Deux domestiques s’activaient au pied de la terrasse. L’un portait de lourds sacs de terre que l’autre déversait dans des pots de pierre. Le parterre de fleurs, explosions de couleurs en devenir qui ajouteraient à la demeure une touche de poésie tant méritée. L’homme fit valser son regard. Des bouquets, il passa aux buissons fraichement taillés, à la haie tout juste plantée, à ce banc dont il avait fait sculpter les courbures. Sept années de bataille acharnée pour un si parfait résultat. Un mince sourire étirait ses lèvres.
Il se revoyait, gamin, les flammes, les fourches, la haine. Les insultes giclaient aux fenêtres. C’était la fin d’une ère. Le début d’une nouvelle. Celle que d’aucuns osaient alors nommer La République. Il s’était enfuit avec sa mère et sa bonne nourrice. Son père était resté. Il ne l’avait jamais revu. Trente ans après, il tenait sa revanche. Le château, le domaine, ces montagnes, cette vallée… Tout cela était de nouveau sien. Il ferma les yeux. Son pouce caressa le médaillon qu’il avait dans la poche. Sa mère aurait été fière de lui.
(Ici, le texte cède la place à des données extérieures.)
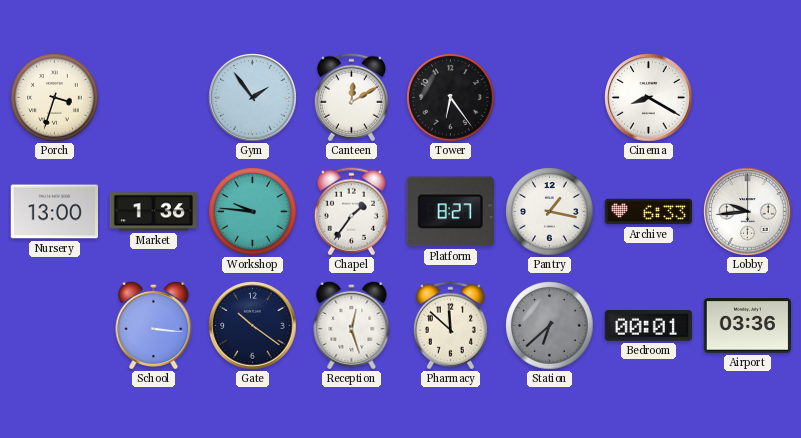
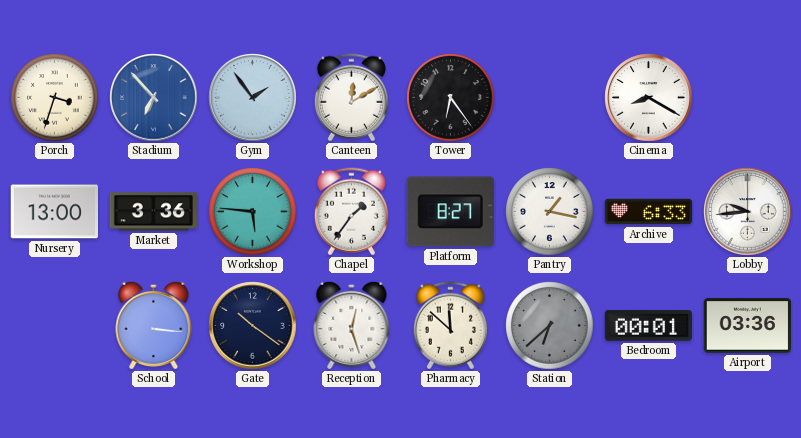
Stadium: none -> 6:53
Market: 1:36 -> 3:36
Workshop: 9:46 -> 5:46
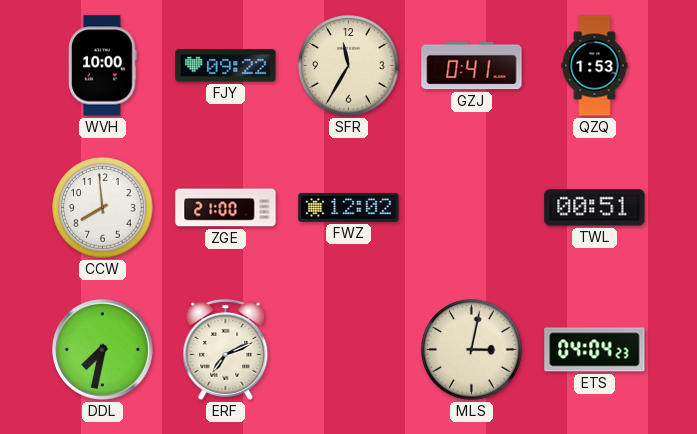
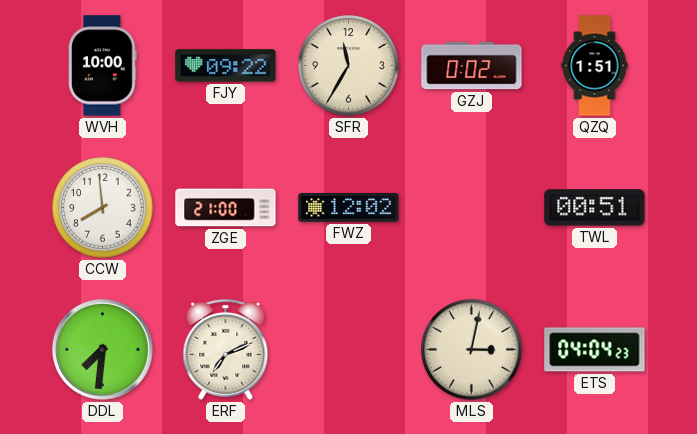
GZJ: 0:41 -> 0:02
QZQ: 1:53 -> 1:51
DDL: 7:32 -> 7:31
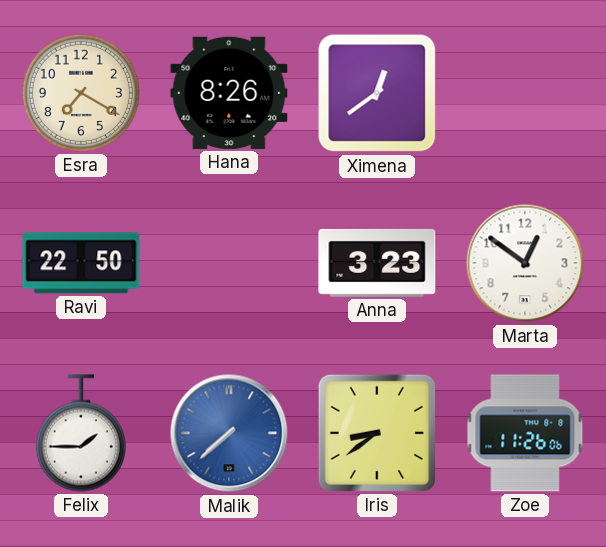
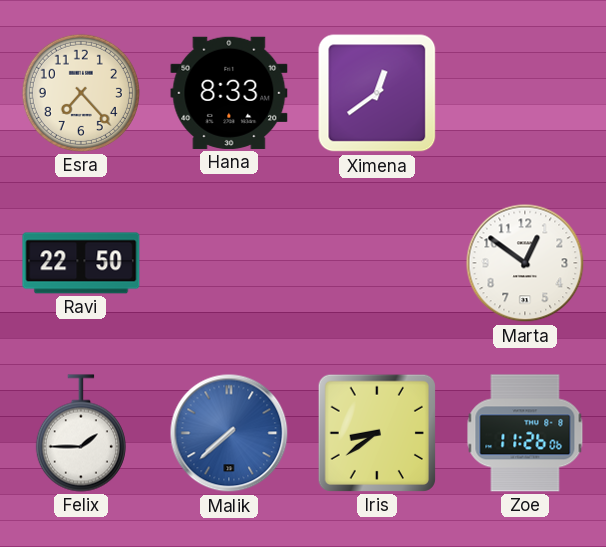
Esra: 7:20 -> 7:23
Hana: 8:26 -> 8:33
Anna: 3:23 -> none
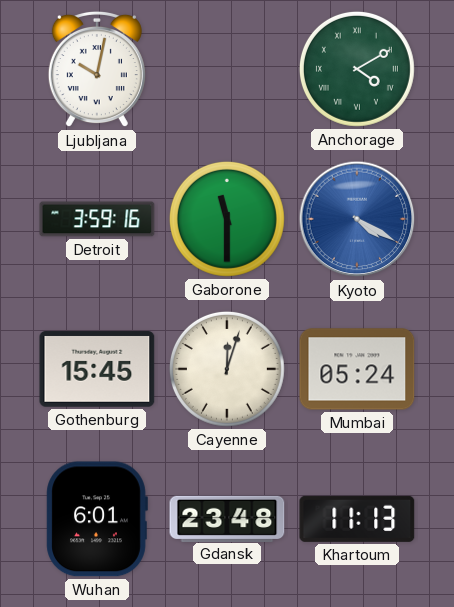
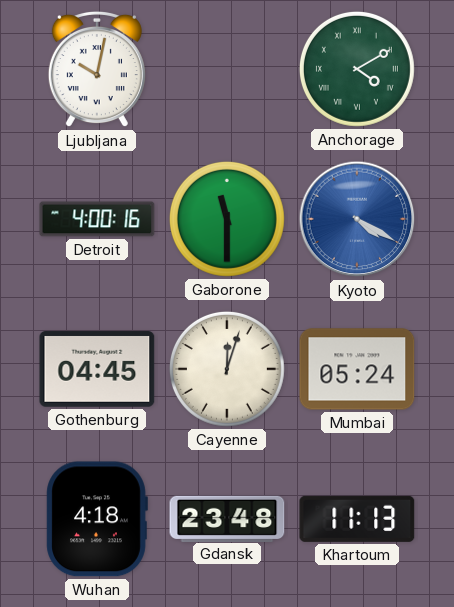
Detroit: 3:59 -> 4:00
Gothenburg: 15:45 -> 04:45
Wuhan: 6:01 -> 4:18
Bruissement de feuilles. Une voix. Monsieur de Latrière tourna la tête. L’architecte étalait des documents sur la table du jardin. De sa bouche s’échappaient une flopée de mots dont le noble ne percevait pas le tiers. Du bruit. Silencieux, il regardait cet homme au chef ridicule et à la bouche trop grande. Une bien petite créature pour un maître artisan. On le lui avait chaudement recommandé. Erreur. Charles ne supportait pas le son de sa voix. Trente ans de bataille. Seul. Victorieux. Il n’avait nul besoin de ses conseils. Et pourtant…
« Concernant ces quatre chênes, je pensais les couper. Cela vous permettrait de profiter pleinement de l’étendue de votre domaine. Nous pourrions bâtir à la place un petit jardin d’hiver, ainsi que votre épouse le désirait. »
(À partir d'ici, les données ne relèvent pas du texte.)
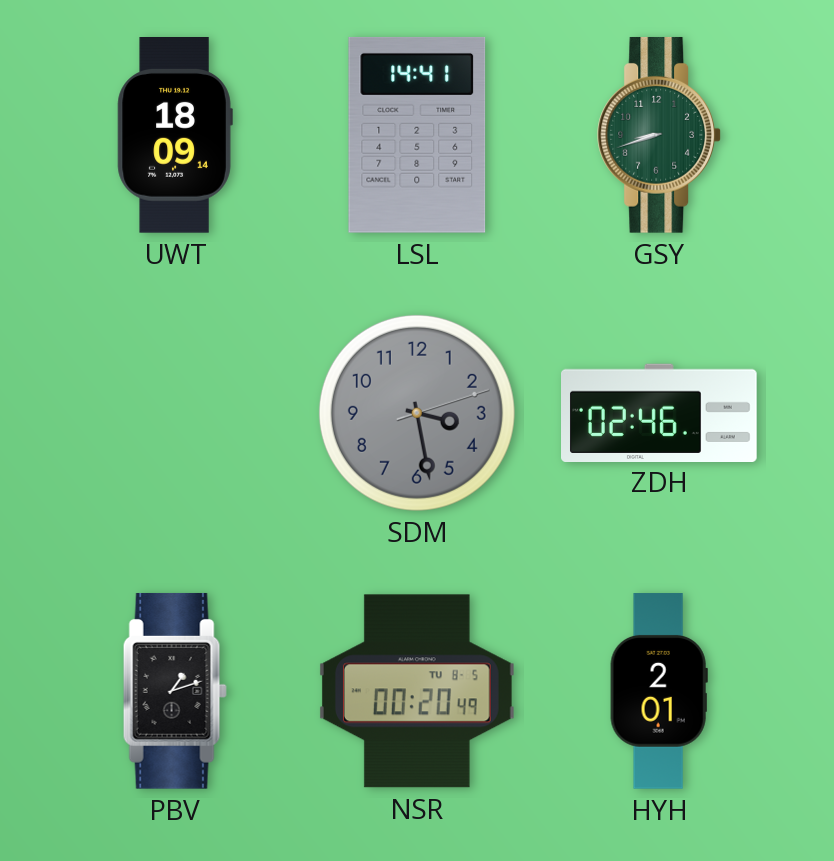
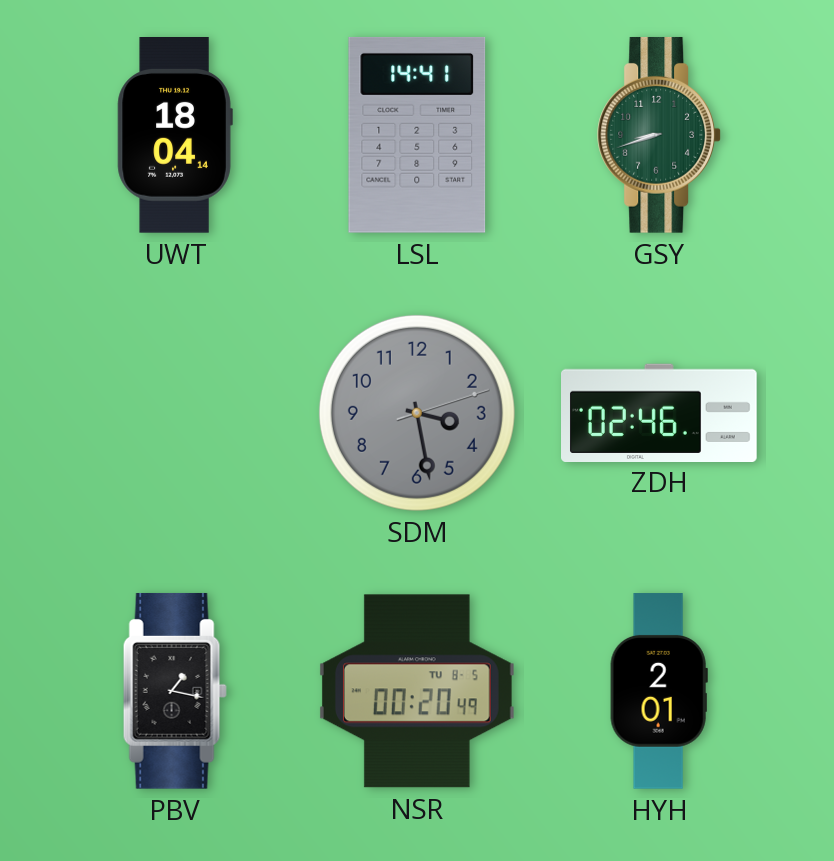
UWT: 18:09 -> 18:04
PBV: 1:12 -> 1:17
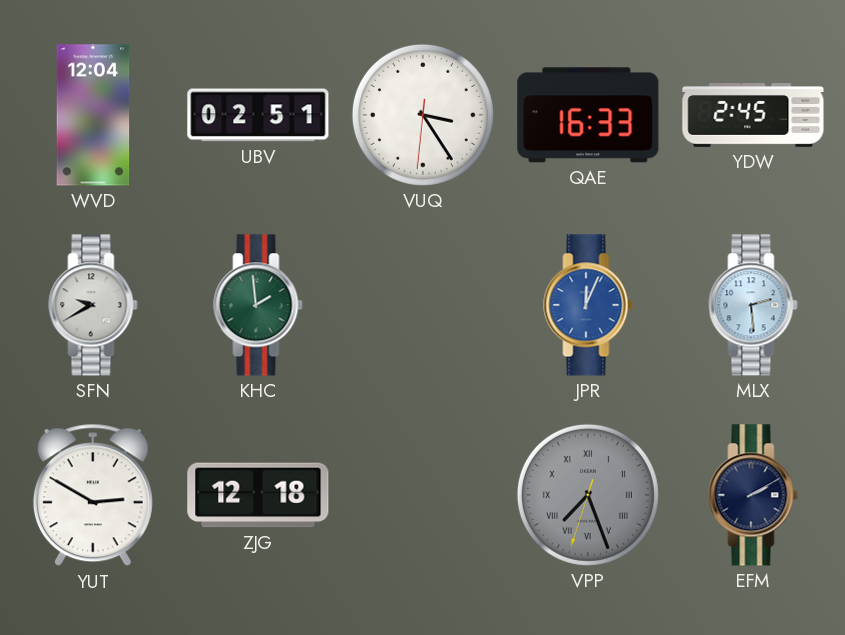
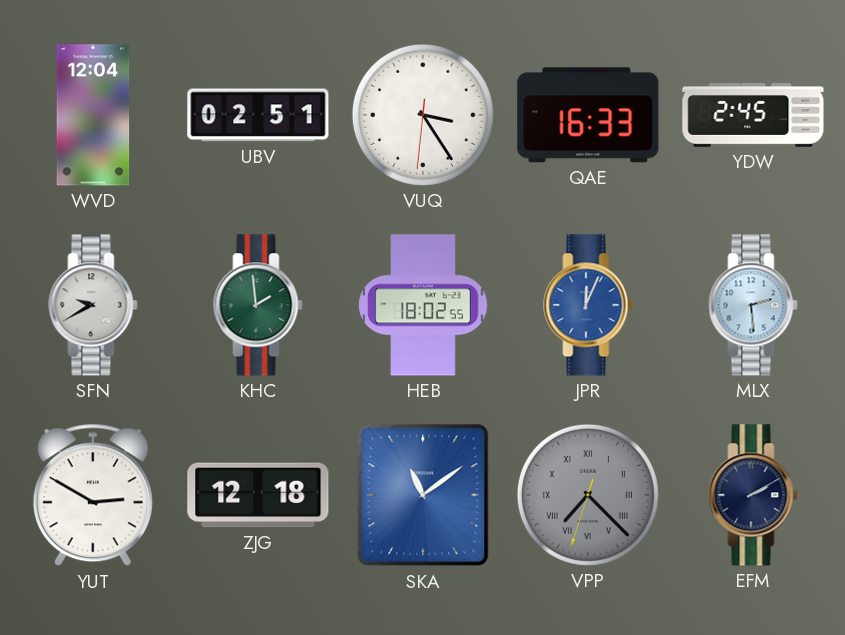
HEB: none -> 18:02
SKA: none -> 11:09
VPP: 7:26 -> 7:22
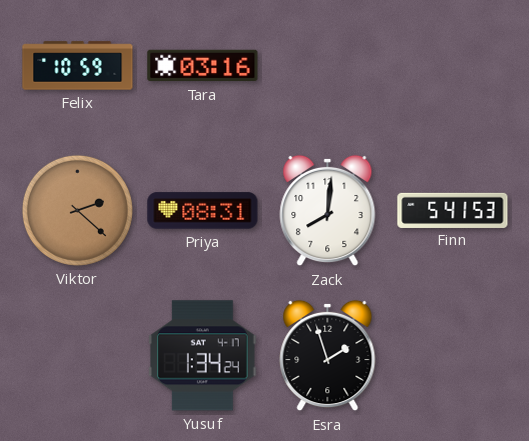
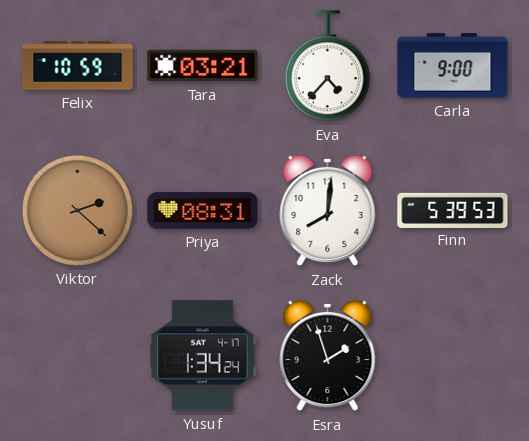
Tara: 03:16 -> 03:21
Eva: none -> 4:37
Carla: none -> 9:00
Finn: 5:41 -> 5:39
Le duc considéra un instant la figure de l’homme qui venait de s’exprimer, avant de faire osciller son regard en direction des arbres en question. Quatre fagacées, immenses, tout droit dirigés vers les cieux. Leurs troncs, régulièrement plantés dans le sol, tiraient une ligne parfaite. Dans la lumière du jour à peine déclinant, leurs imposantes silhouettes couvraient d’ombre une partie du parc. Ils étaient beaux, mais ils étaient de trop. Charles de Latrière laissa échapper un infime soupir. Il haussa les épaules et pivota le buste. Sa décision était prise.
Ses lèvres s’entrouvrirent. Ses dents scintillèrent à la lueur du soleil. Les mots étaient là, glissés sous sa langue, prêts à éclore. Mais ils s’emmêlèrent. À leur place, quelques notes, une musique du fond des âges. La fenêtre était ouverte. Joséphine et son clavecin. Oui. Non. C’était autre chose. Plus beau, plus fort. L’homme referma la bouche. Son regard s’était drapé. Un voile duquel éclatait un concert grandiose. Celui que clamait un jardin réveillé, celui que chantaient les pétales des fleurs et le souffle du vent. Charles avait fermé les yeux. Ses oreilles étaient restées ouvertes. Il écoutait. Jamais le monde ne lui était apparu aussi clair.
Les croches sautillaient, entrainant avec elles des rondes, des triolets. Les épaules du duc se balançaient. Il fit quelques pas sur le sol meuble. Ses jambes le portaient. Il était léger. Si léger. Son domaine était une aquarelle, une partition vierge qu’il devait composer. L’herbe se glissait sous ses bottes. Elle était tendre, humide. Son odeur imprégnait sa chair. Narines béantes, il s’en délectait. Les accords sublimaient sa saveur. Il était bien.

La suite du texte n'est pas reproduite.